The authors set out to identify principled conditions under which measured representational distances faithfully reflect the underlying neural geometry and to provide practical guidance for RSA across modalities. Overall, I believe they achieved their goals. Theoretical derivations identify the bias-inducing factors in linear measurement models, and the simulations verify the analytic claims, demonstrating that mean-pattern subtraction can indeed correct some mean-related geometric distortions. These conclusions strongly rely on idealised assumptions (e.g., i.i.d. sampling weights and negligible noise), but the manuscript is explicit about them, and the reasoning from evidence to claim is sound. A deeper exploration of how robust each conclusion is to violations of these assumptions, particularly correlated voxel weights and realistic noise, would make the argument even stronger.

Beyond their immediate aims, the authors offer contributions likely to shape future work. Its influence is likely to influence both analysis decisions and the design of future studies exploring the geometry of brain representations. By clarifying why correlation-based RSA seems to work so robustly, they help demystify a practice that has so far been adopted heuristically. Their proposal to adopt mean-centred Euclidean or Mahalanobis distances promises a straightforward alternative that better aligns representational geometry with decoding-based interpretations.

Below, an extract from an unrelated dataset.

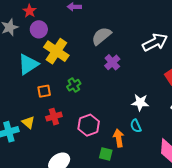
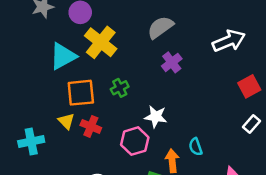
orange square: (44, 91) -> (81, 93), size x1.6
white star: (140, 102) -> (156, 117), moved
red cross: (54, 117) -> (91, 126), turned 35
yellow triangle: (28, 122) -> (66, 121), moved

In sum, I see this manuscript as a significant and insightful contribution to the field. The theoretical work clarifying the impact of sampling schemes and the role of mean removal is highly valuable. However, the identified concerns, primarily regarding the idealized nature of the models (especially for fMRI), the treatment of noise, and the need for more nuanced claims, suggest that some revisions are necessary. Addressing these points would substantially strengthen the paper's conclusions and enhance its impact on the neuroscience community by ensuring the proposed methods are robustly understood and appropriately applied in real-world research settings.